Use Claude to create Git commits and pull requests
You can tell Claude simply to "commit" and it will know what to do, asking for your permission to add files to Git index and then create a new Git commit with a descriptive message. The commit messages are usually very descriptive, sometimes even too verbose. Modify CLAUDE.md to your liking. You can also tell Claude to "push" to push the branch to GitHub.
Claude can also create pull requests. If you're working on GitHub, install the GitHub CLI and log in. Tell Claude to create a pull request and it will ask for permission to run gh pr create command with a very descriptive description. Update the Git section in your CLAUDE.md to tell Claude how to create pull requests as you like them. For example, you probably want all pull requests to be created in the draft mode.
You can also tell Claude "commit push pr" and it will perform all three steps.
Use Claude to fix "papercuts"
Recent blog post by Anthropic contained very interesting insights on how Claude Code is used for engineering at Anthropic. One of the observations in the post said:
Claude fixes a lot of “papercuts”. 8.6% of Claude Code tasks involve fixing minor issues that improve quality of life, like refactoring code for maintainability (that is, “fixing papercuts”) that people say would typically be deprioritized. These small fixes could add up to larger productivity and efficiency gains.
My experience supports this observation. I have used Claude Code to fix many minor issues that would not have been prioritized by the team. Using Git working trees, I can work on minor issues in the background and simultaneously work on something "more important" in the foreground. In the long run, I believe the fixing of papercuts with Claude greatly improves the overall health of the codebase.
As an example, I recently used Claude Code to implement daily Slack notifications about our services' usage statistics and customer feedback. This was a nice-to-have feature that probably would not have been prioritized in the team's cycle planning. With Claude Code, I was able to implement the feature in the background with relatively little effort. The reception to this feature has been very positive. Developers, product managers and stakeholders alike enjoy these daily notifications as they turn complex statistics into simple and easy-to-understand summaries and make them available without extra effort.
Create new skills using the skill-creator skill
Anthropic recently introduced agent skills for Claude. According to the docs, "skills are modular capabilities that extend Claude’s functionality through organized folders containing instructions, scripts, and resources."
To create new skills in Claude Code, I recommend using the skill-creator skill from Anthropic. The skill can be installed using the /plugin command as explained in the repository README.md. Invoke the skill with /skill-creator and explain Claude what skill you want to build. The skill provides guidance for creating new effective skills and I recommend using the skill-creator skill always when updating your own skills.

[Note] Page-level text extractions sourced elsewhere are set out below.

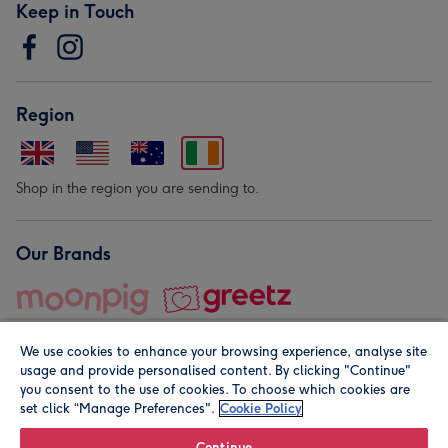
Keep in Touch
Region
Shop in the region you are sending to.
Our Brands
We use cookies to enhance your browsing experience, analyse site
usage and provide personalised content. By clicking "Continue"
you consent to the use of cookies. To choose which cookies are
set click “Manage Preferences".
Cookie Policy
© Moonpig.com Limited 2026. Registered company address is
Herbal House, 10 Back Hill, London EC1R 5EN, UK. A place
Continue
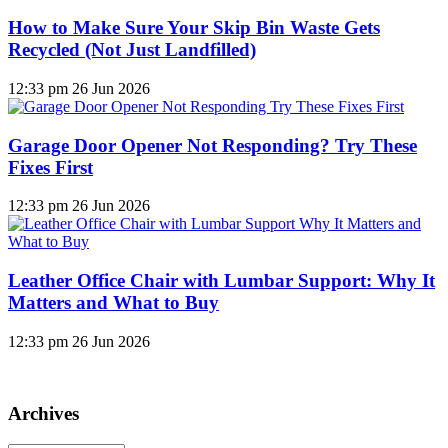
How to Make Sure Your Skip Bin Waste Gets
Recycled (Not Just Landfilled)
12:33 pm
26 Jun 2026
Garage Door Opener Not Responding? Try These
Fixes First
12:33 pm
26 Jun 2026
Leather Office Chair with Lumbar Support: Why It
Matters and What to Buy
12:33 pm
26 Jun 2026
Archives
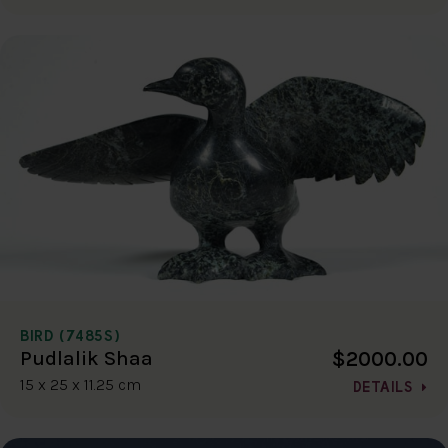
BIRD (7485S)
$2000.00
Pudlalik Shaa
15 x 25 x 11.25 cm
DETAILS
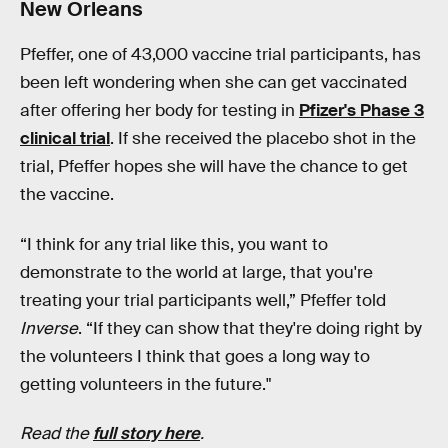
New Orleans
Pfeffer, one of 43,000 vaccine trial participants, has
been left wondering when she can get vaccinated
after offering her body for testing in
Pfizer's Phase 3
clinical trial
. If she received the placebo shot in the
trial, Pfeffer hopes she will have the chance to get
the vaccine.
“I think for any trial like this, you want to
demonstrate to the world at large, that you're
treating your trial participants well,” Pfeffer told
Inverse
. “If they can show that they're doing right by
the volunteers I think that goes a long way to
getting volunteers in the future."
Read the
full story here
.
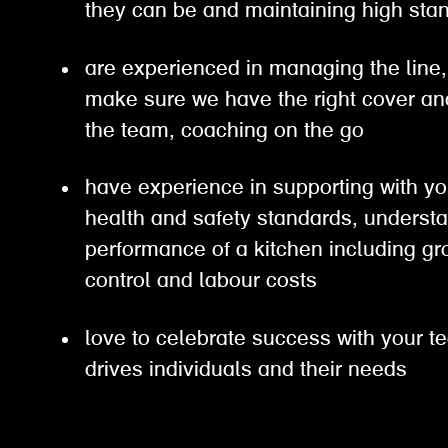
they can be and maintaining high s
are experienced in managing the line, 
make sure we have the right cover an
the team, coaching on the go
have experience in supporting with yo
health and safety standards, understa
performance of a kitchen including gro
control and labour costs
love to celebrate success with your t
drives individuals and their needs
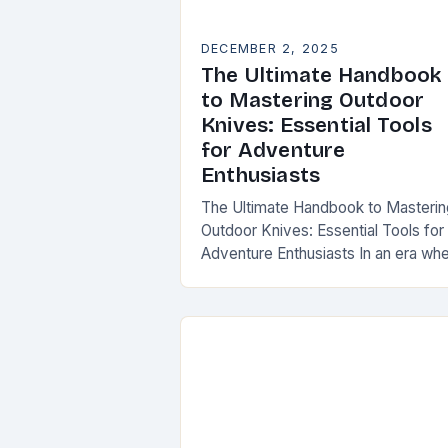
DECEMBER 2, 2025
The Ultimate Handbook
to Mastering Outdoor
Knives: Essential Tools
for Adventure
Enthusiasts
The Ultimate Handbook to Masterin
Outdoor Knives: Essential Tools for
Adventure Enthusiasts In an era wh
survival skills are increasingly value
understanding the intricacies of
outdoor knives is not merely…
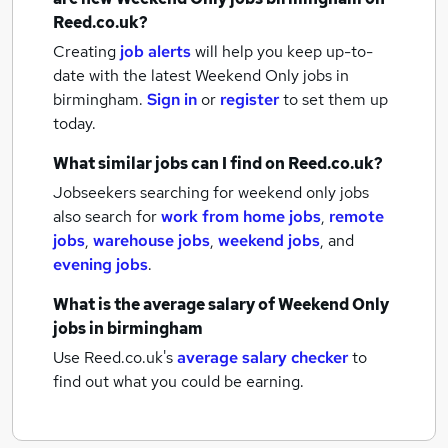
Reed.co.uk?
Creating
job alerts
will help you keep up-to-
date with the latest
Weekend Only jobs
in
birmingham.
Sign in
or
register
to set them up
today.
What similar jobs can I find on Reed.co.uk?
Jobseekers searching for weekend only jobs
also search for
work from home jobs
,
remote
jobs
,
warehouse jobs
,
weekend jobs
,
and
evening jobs
.
What is the average salary of
Weekend Only
jobs
in birmingham
Use Reed.co.uk's
average salary checker
to
find out what you could be earning.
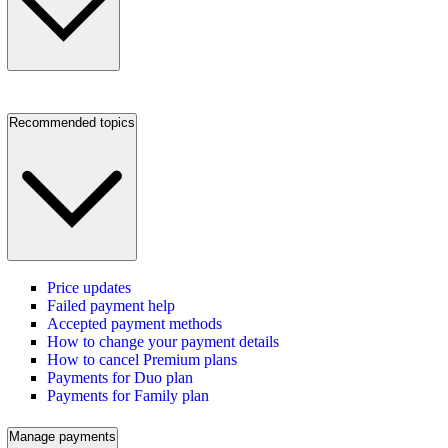
Recommended topics
Price updates
Failed payment help
Accepted payment methods
How to change your payment details
How to cancel Premium plans
Payments for Duo plan
Payments for Family plan
Manage payments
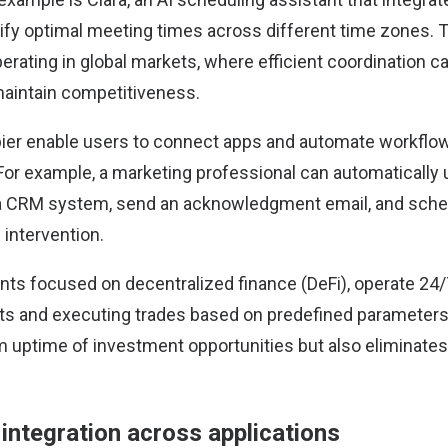
tify optimal meeting times across different time zones. 
rating in global markets, where efficient coordination ca
maintain competitiveness.
ier
enable users to connect apps and automate workflow
 For example, a marketing professional can automatically
a CRM system, send an acknowledgment email, and sche
 intervention.
ents focused on decentralized finance
(DeFi), operate 24/
 and executing trades based on predefined parameters.
ptime of investment opportunities but also eliminates t
integration across applications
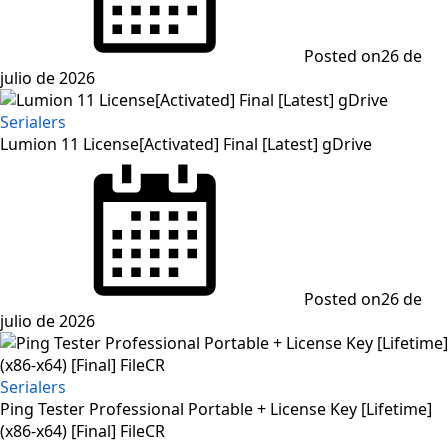
Posted on
26 de
julio de 2026
Serialers
Lumion 11 License[Activated] Final [Latest] gDrive
Posted on
26 de
julio de 2026
Serialers
Ping Tester Professional Portable + License Key [Lifetime]
(x86-x64) [Final] FileCR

As an example, I recently created a skill for developing the machine learning models in one of our code repositories. Using the skill, I can tell Claude Code to run machine learning experiments, try new model architectures, evaluate models and analyze datasets without me having to explicitly tell Claude how to achieve these tasks.
We also have a dedicated resource inside the skill for creating model cards. When we ask Claude to create a new model card for given experiment, the skill reads the resource to know how to create the model card in the format we expect.
Conclusion
Do you have any tips or tricks for working with Claude Code? Let me know and thank you for reading!